In base 10, the times tables for 2 and 5 are easy because they divide 10. If I want 2*7, I know 7/5 is 1 remainder 2 so it's 10+2*2=14. As for 5x7, I know 7/2 is 3 remainder 1 so it's 30+1*5=35.

In base 12, there are similarly easy rules for 2, 3, 4, and 6. Doesn't seem like that great of a trade off but it could be beneficial. That also just comes down to 12 being a "superior highly composite number".

If I personally was allowed to rewrite our number system, I think I'd choose a base that is either a superior highly composite number or a power of 2. So something in the set [2, 4, 6, 8, 12, 16, 32, 60, 64...]. I doubt 10 would even cross my mind as an option if I didn't have 10 fingers.

Another layer to this is that numbers one-off the factors have nice patterns too. For base 10 those are (2, to include the factors), 3, 4, (5), 6, and 9 sort-of, since it's one below 10. Just think how awkward 7 and 8 times tables were compared to the rest.

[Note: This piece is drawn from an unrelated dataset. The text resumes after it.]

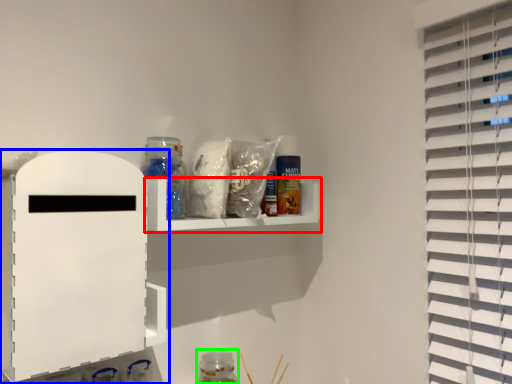 Question: Which object is the closest to the shelf (highlighted by a red box)? Choose among these: shelf (highlighted by a blue box) or bottle (highlighted by a green box).

Choices:
 (A) shelf
 (B) bottle

Answer: (A)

With base 12 I found that all numbers, even 7 and 11, end up having usable patterns and are easier to count by. Of course, I'm still not used to having 12 digits, but on paper I could tell they would be pleasant to count by if I had learned base 12.

And an even deeper insight is that it doesn't really matter that much and isn't worth shaking up the whole world to change. We're not going to be better or worse at math because of our number base.

You have to fill out the table yourself to appreciate the patterns.